The teams led by Rajewsky and Dr. Robert Zinzen, who also works at BIMSB, already achieved a first breakthrough two years ago. In the scientific journal Science, they presented a virtual model of a fruit fly embryo. It showed which genes were active in which cells in a spatial resolution that had never before been achieved. This gene mapping was made possible with the help of 84 marker genes: in situ experiments had determined where in the egg-shaped embryo these genes were active at a certain point in time. The researchers confirmed their model worked with further complex in situexperiments on living fruit fly embryos.

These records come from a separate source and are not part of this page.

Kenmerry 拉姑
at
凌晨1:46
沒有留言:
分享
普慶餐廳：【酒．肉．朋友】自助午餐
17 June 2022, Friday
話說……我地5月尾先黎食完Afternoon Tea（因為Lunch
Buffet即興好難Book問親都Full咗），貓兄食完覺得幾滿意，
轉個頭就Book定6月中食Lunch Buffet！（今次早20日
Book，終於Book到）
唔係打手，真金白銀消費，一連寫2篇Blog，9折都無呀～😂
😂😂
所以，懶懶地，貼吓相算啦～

A puzzle with tens of thousands of pieces and colors
"In this model, however, we reconstructed the location of each cell individually," said Karaiskos. He was one of the first authors of both the "Science" study and the current "Nature" study. "This was possible because we had to deal with a considerably smaller number of cells and genes. This time, we wanted to know whether we can reconstruct complex tissue when we have hardly any or no previous information. Can we learn a principle about how gene expression is organized and regulated in complex tissues?" The basic assumption for the algorithm was that when cells are neighbors, their gene activity is more or less alike. They retrieve more similar information from their genome than cells that are further apart.
To test this hypothesis, the researchers used existing data. For liver, kidney and intestinal epithelium there was no additional information. The group had been able to collect only a few marker genes by using reconstructed tissue samples. In one case, there were only two marker genes available.

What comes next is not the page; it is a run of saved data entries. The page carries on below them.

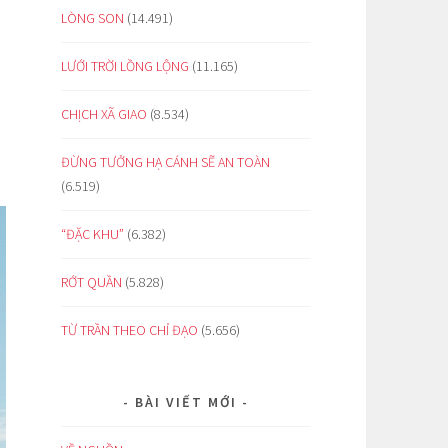
LÒNG SON
(14.491)
LƯỚI TRỜI LỒNG LỘNG
(11.165)
CHỊCH XÃ GIAO
(8.534)
ĐỪNG TƯỞNG HẠ CÁNH SẼ AN TOÀN
(6.519)
“ĐẶC KHU”
(6.382)
RỚT QUẦN
(5.828)
TỪ TRẦN THEO CHỈ ĐẠO
(5.656)
BÀI VIẾT MỚI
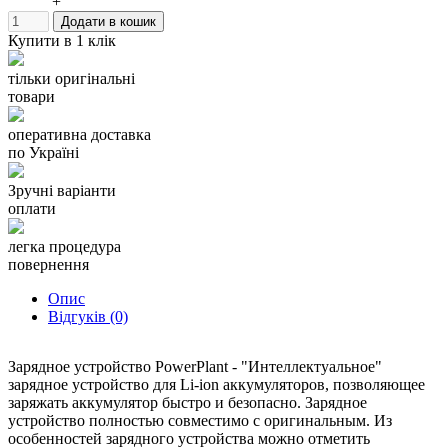
+
Производитель: PowerPlant
Додати в кошик
Купити в 1 клік
Данное зарядное устройство заряжает аккумуляторы:
Nikon
тільки оригінальні
EN-EL14
товари
оперативна доставка
по Україні
Зручні варіанти
оплати
легка процедура
повернення
Опис
Відгуків (0)
Зарядное устройство PowerPlant - "Интеллектуальное"
зарядное устройство для Li-ion аккумуляторов, позволяющее
заряжать аккумулятор быстро и безопасно. Зарядное
устройство полностью совместимо с оригинальным. Из
особенностей зарядного устройства можно отметить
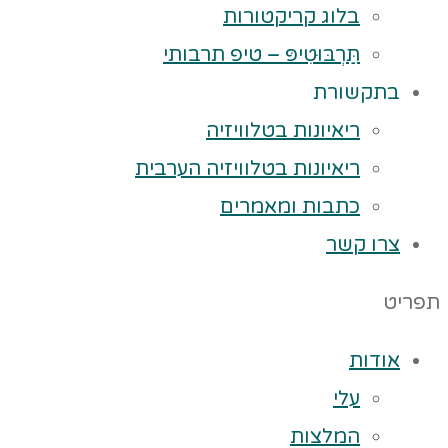
בלוג קריקטורות
תַּרְבּוּטִיפּ – טיפ תרבותי
בתקשורת
ריאיונות בטלוויזיה
ריאיונות בטלוויזיה הערבית
כתבות ומאמרים
צרו קשר
תפריט
אודות
עלי
המלצות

"It was like putting together a massive puzzle with a huge number of different colors - perhaps 10,000 or so," explains Karaiskos, trying to describe the difficult task he was faced with when calculating the model. "If the puzzle is solved correctly, all these colors result in a specific shape or pattern." Each piece of the puzzle represents a single cell of the tissue under investigation, and each color an active gene that was read by an RNA molecule.
The method works regardless of sequencing technique
"We now have a method that enables us to create a virtual model of the tissue under investigation on the basis of the data gained from single-cell sequencing in the computer - regardless of which sequencing method was used," says Karaiskos. "Existing information on the spatial location of individual cells can be fed into the model, thus further refining it." With the help of novoSpaRc, it is then possible to determine for each known gene where in the tissue the genetic material is active and being translated into a protein.
Now, Karaiskos and his colleagues at BIMSB are also focusing on using the model to trace back over and even predict certain developmental processes in tissues or entire organisms. However, the scientist admits there may be some specific tissues that are incompatible with the novoSpaRc algorithm. But this could be a welcome challenge, he says: A chance to try his hand at a new puzzle!